[DATA TO PROCESS Boundary: Start]

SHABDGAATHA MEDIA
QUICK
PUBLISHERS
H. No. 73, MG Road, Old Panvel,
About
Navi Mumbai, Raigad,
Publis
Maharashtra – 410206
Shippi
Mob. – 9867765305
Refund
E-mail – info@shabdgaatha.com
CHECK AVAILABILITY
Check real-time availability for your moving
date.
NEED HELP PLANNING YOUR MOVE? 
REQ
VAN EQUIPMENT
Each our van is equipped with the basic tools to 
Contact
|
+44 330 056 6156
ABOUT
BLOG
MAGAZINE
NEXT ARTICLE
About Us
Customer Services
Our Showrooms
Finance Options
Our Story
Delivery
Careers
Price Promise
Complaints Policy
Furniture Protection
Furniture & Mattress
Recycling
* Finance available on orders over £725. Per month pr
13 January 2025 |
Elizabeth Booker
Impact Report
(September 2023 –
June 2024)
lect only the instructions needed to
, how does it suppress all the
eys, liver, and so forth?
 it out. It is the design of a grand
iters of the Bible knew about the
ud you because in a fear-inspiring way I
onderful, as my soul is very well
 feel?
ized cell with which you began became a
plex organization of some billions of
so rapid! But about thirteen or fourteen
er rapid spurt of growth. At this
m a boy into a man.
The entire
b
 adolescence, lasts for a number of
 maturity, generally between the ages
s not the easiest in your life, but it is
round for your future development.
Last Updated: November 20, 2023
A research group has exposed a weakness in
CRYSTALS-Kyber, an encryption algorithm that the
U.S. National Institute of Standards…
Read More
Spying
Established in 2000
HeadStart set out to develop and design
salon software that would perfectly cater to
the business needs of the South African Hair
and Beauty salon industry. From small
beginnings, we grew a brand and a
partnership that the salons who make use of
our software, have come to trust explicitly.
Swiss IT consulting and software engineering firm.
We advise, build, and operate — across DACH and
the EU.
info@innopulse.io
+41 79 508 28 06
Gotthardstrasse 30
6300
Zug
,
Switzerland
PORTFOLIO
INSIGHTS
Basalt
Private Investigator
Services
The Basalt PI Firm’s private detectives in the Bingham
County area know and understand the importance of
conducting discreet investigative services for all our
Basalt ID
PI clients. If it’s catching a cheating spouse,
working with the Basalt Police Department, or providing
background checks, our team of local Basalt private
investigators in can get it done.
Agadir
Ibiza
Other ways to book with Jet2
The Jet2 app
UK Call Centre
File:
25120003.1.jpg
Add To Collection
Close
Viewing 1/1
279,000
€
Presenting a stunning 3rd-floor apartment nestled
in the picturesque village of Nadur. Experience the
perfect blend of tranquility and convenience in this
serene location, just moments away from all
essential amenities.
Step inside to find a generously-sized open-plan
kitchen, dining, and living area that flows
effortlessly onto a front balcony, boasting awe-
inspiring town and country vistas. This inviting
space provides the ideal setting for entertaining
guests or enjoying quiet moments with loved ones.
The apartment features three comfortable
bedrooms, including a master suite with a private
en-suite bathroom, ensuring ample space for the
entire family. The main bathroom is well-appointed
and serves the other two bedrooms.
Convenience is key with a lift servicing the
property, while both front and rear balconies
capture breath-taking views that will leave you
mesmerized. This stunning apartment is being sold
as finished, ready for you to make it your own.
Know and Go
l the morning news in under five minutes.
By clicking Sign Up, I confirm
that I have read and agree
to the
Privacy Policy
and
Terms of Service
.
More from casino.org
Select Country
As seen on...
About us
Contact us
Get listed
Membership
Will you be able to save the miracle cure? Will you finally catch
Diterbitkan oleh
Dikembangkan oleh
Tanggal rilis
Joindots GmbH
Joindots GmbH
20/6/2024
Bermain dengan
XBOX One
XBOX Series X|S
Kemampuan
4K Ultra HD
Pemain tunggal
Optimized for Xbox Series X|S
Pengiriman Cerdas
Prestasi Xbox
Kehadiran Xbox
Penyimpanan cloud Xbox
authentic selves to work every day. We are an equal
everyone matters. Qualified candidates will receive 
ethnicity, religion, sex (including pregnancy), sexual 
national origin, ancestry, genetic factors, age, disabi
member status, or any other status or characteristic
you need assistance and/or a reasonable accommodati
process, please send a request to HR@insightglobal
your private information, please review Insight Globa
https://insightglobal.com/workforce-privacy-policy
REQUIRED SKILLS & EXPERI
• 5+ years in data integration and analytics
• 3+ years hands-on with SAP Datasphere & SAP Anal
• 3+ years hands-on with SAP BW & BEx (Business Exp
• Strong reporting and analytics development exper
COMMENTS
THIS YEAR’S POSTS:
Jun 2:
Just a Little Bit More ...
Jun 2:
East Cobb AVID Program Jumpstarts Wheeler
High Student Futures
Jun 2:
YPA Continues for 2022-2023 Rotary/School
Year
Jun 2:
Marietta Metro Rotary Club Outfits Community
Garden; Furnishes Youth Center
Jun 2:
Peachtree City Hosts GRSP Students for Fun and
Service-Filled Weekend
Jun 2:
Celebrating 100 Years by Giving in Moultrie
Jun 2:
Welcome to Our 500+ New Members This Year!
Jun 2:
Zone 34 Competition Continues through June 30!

[DATA TO PROCESS Boundary: End]

## WHAT IS BEING ASKED
Type the whole listing again, unaltered.

## FINISHED EXERCISE
SHABDGAATHA MEDIA
QUICK
PUBLISHERS
H. No. 73, MG Road, Old Panvel,
About
Navi Mumbai, Raigad,
Publis
Maharashtra – 410206
Shippi
Mob. – 9867765305
Refund
E-mail – info@shabdgaatha.com
CHECK AVAILABILITY
Check real-time availability for your moving
date.
NEED HELP PLANNING YOUR MOVE? 
REQ
VAN EQUIPMENT
Each our van is equipped with the basic tools to 
Contact
|
+44 330 056 6156
ABOUT
BLOG
MAGAZINE
NEXT ARTICLE
About Us
Customer Services
Our Showrooms
Finance Options
Our Story
Delivery
Careers
Price Promise
Complaints Policy
Furniture Protection
Furniture & Mattress
Recycling
* Finance available on orders over £725. Per month pr
13 January 2025 |
Elizabeth Booker
Impact Report
(September 2023 –
June 2024)
lect only the instructions needed to
, how does it suppress all the
eys, liver, and so forth?
 it out. It is the design of a grand
iters of the Bible knew about the
ud you because in a fear-inspiring way I
onderful, as my soul is very well
 feel?
ized cell with which you began became a
plex organization of some billions of
so rapid! But about thirteen or fourteen
er rapid spurt of growth. At this
m a boy into a man.
The entire
b
 adolescence, lasts for a number of
 maturity, generally between the ages
s not the easiest in your life, but it is
round for your future development.
Last Updated: November 20, 2023
A research group has exposed a weakness in
CRYSTALS-Kyber, an encryption algorithm that the
U.S. National Institute of Standards…
Read More
Spying
Established in 2000
HeadStart set out to develop and design
salon software that would perfectly cater to
the business needs of the South African Hair
and Beauty salon industry. From small
beginnings, we grew a brand and a
partnership that the salons who make use of
our software, have come to trust explicitly.
Swiss IT consulting and software engineering firm.
We advise, build, and operate — across DACH and
the EU.
info@innopulse.io
+41 79 508 28 06
Gotthardstrasse 30
6300
Zug
,
Switzerland
PORTFOLIO
INSIGHTS
Basalt
Private Investigator
Services
The Basalt PI Firm’s private detectives in the Bingham
County area know and understand the importance of
conducting discreet investigative services for all our
Basalt ID
PI clients. If it’s catching a cheating spouse,
working with the Basalt Police Department, or providing
background checks, our team of local Basalt private
investigators in can get it done.
Agadir
Ibiza
Other ways to book with Jet2
The Jet2 app
UK Call Centre
File:
25120003.1.jpg
Add To Collection
Close
Viewing 1/1
279,000
€
Presenting a stunning 3rd-floor apartment nestled
in the picturesque village of Nadur. Experience the
perfect blend of tranquility and convenience in this
serene location, just moments away from all
essential amenities.
Step inside to find a generously-sized open-plan
kitchen, dining, and living area that flows
effortlessly onto a front balcony, boasting awe-
inspiring town and country vistas. This inviting
space provides the ideal setting for entertaining
guests or enjoying quiet moments with loved ones.
The apartment features three comfortable
bedrooms, including a master suite with a private
en-suite bathroom, ensuring ample space for the
entire family. The main bathroom is well-appointed
and serves the other two bedrooms.
Convenience is key with a lift servicing the
property, while both front and rear balconies
capture breath-taking views that will leave you
mesmerized. This stunning apartment is being sold
as finished, ready for you to make it your own.
Know and Go
l the morning news in under five minutes.
By clicking Sign Up, I confirm
that I have read and agree
to the
Privacy Policy
and
Terms of Service
.
More from casino.org
Select Country
As seen on...
About us
Contact us
Get listed
Membership
Will you be able to save the miracle cure? Will you finally catch
Diterbitkan oleh
Dikembangkan oleh
Tanggal rilis
Joindots GmbH
Joindots GmbH
20/6/2024
Bermain dengan
XBOX One
XBOX Series X|S
Kemampuan
4K Ultra HD
Pemain tunggal
Optimized for Xbox Series X|S
Pengiriman Cerdas
Prestasi Xbox
Kehadiran Xbox
Penyimpanan cloud Xbox
authentic selves to work every day. We are an equal
everyone matters. Qualified candidates will receive 
ethnicity, religion, sex (including pregnancy), sexual 
national origin, ancestry, genetic factors, age, disabi
member status, or any other status or characteristic
you need assistance and/or a reasonable accommodati
process, please send a request to HR@insightglobal
your private information, please review Insight Globa
https://insightglobal.com/workforce-privacy-policy
REQUIRED SKILLS & EXPERI
• 5+ years in data integration and analytics
• 3+ years hands-on with SAP Datasphere & SAP Anal
• 3+ years hands-on with SAP BW & BEx (Business Exp
• Strong reporting and analytics development exper
COMMENTS
THIS YEAR’S POSTS:
Jun 2:
Just a Little Bit More ...
Jun 2:
East Cobb AVID Program Jumpstarts Wheeler
High Student Futures
Jun 2:
YPA Continues for 2022-2023 Rotary/School
Year
Jun 2:
Marietta Metro Rotary Club Outfits Community
Garden; Furnishes Youth Center
Jun 2:
Peachtree City Hosts GRSP Students for Fun and
Service-Filled Weekend
Jun 2:
Celebrating 100 Years by Giving in Moultrie
Jun 2:
Welcome to Our 500+ New Members This Year!
Jun 2:
Zone 34 Competition Continues through June 30!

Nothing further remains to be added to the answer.